The conference committee for Wall Street reform finally got around to the title on credit rating agencies, and we saw a lot of unanimity on the House side for the offer written by Barney Frank, which would retain the language removing references to credit rating agencies from the regulatory code, but which would cancel out the Franken amendment, which would change the issuer-pays model to one where an SEC office would assign initial ratings. The House offer passed on a voice vote with almost no opposition.
Republicans like Spencer Bachus, Jeb Hensarling, Scott Garrett, and Ed Royce all supported the language on removing all mentions of rating agencies and the “Good Housekeeping seal” of approval. They all seemed to support Barney Frank’s nullification of the Franken amendment, too. Jeb Hensarling in particular commended Frank for canceling out the Franken amendment, which he said would lead to the same “government-sanctioned cartel” that we currently have.
Republicans did disagree with portions of the Frank offer, but only on shouldering more liability on the rating agencies who failed during the financial crisis. Hensarling tried to make the argument that increasing the liability standard would reduce competition, which is needed for accuracy of ratings. But Mary Jo Kilroy (D-OH) responded that “we’re asking raters to be responsible for their gross negligence.” The House offer would eliminate section 436(g) and hold all rating agencies accountable under the liability standard similar to most of the rest of the financial industry.
Even the Democrats inclined to support the Franken amendment preferred to go the way of a two-year study, which is in the Frank offer, to see if something better than his SEC-assigning model could be determined. Brad Sherman (D-CA) actually carried something similar to the Franken amendment in the House Financial Services Committee, where it failed last year. But while he supports Franken’s amendment, after a strong speech saying we must end the issuer-pays model, and even saying “the American people expect the Franken amendment in the final bill,” he called for the study. Such a study would put the Franken amendment in place two years from now, “unless something better could be come up with.” Paul Kanjorski (D-PA) echoed this call for a study, even though he acknowledged that “the most substantial contributor to the crash was issuing so many AAA securities,” that a “hoax has been perpetrated on the American public” and that the issuer-pays model “is the problem.”

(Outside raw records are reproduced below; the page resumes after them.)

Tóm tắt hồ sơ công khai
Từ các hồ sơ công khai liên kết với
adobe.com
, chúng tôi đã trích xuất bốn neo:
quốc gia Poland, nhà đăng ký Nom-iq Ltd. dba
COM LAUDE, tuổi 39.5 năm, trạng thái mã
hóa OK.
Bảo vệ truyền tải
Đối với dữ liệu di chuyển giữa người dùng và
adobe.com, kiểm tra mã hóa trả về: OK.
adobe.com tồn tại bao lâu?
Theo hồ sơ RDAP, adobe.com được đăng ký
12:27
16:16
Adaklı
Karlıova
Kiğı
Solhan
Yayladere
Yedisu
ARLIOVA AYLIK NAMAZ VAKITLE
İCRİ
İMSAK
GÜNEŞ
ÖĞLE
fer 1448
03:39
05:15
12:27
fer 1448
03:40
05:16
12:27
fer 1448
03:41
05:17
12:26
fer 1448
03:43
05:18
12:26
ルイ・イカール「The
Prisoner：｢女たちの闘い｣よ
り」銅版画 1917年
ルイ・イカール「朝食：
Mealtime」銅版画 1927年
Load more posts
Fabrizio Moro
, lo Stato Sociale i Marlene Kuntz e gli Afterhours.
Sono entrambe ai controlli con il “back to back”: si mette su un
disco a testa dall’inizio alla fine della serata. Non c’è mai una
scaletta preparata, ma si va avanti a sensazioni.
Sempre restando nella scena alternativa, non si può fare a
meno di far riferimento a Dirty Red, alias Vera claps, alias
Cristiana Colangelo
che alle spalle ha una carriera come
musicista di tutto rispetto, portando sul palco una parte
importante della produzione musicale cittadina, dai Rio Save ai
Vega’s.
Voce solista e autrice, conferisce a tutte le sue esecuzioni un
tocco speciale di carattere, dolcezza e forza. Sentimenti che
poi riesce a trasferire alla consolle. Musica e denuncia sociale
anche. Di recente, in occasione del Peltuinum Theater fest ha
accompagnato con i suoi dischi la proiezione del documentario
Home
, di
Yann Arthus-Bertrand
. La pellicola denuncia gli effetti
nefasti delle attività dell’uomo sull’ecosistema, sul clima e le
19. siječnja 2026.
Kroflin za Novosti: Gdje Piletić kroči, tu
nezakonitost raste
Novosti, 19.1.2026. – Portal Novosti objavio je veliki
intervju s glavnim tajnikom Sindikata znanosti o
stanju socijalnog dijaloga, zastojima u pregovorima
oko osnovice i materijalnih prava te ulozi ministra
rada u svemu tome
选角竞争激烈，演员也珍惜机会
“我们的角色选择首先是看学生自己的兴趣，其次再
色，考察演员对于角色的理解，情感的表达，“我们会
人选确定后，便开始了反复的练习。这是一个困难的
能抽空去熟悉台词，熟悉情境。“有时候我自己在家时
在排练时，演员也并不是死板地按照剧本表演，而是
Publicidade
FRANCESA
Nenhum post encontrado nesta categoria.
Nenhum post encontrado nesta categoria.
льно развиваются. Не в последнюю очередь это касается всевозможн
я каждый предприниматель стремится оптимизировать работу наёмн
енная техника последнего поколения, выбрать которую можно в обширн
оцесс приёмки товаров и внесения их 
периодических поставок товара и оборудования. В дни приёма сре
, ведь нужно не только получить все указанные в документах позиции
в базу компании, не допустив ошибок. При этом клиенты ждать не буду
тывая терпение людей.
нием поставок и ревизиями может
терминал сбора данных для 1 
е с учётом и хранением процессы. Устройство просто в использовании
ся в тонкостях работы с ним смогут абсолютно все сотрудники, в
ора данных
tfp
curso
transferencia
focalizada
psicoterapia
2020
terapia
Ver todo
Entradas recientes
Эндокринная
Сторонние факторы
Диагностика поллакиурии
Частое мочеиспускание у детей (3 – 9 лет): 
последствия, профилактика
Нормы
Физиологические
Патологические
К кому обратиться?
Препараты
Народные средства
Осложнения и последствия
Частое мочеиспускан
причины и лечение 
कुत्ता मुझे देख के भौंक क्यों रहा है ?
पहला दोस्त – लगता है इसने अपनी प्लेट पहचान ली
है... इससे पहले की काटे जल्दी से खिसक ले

Everyone knows what a study means – it’s a delaying tactic in service to a tactic of denying. But that’s what the House conferees voted for, with basically no opposition. The ball is now in the Senate’s court to accept, reject, or come up with a counter-offer.
UPDATE: I should say that, in an ideal world, we would have no study but an immediate implementation of the Franken amendment, and the House language on liability for the rating agencies.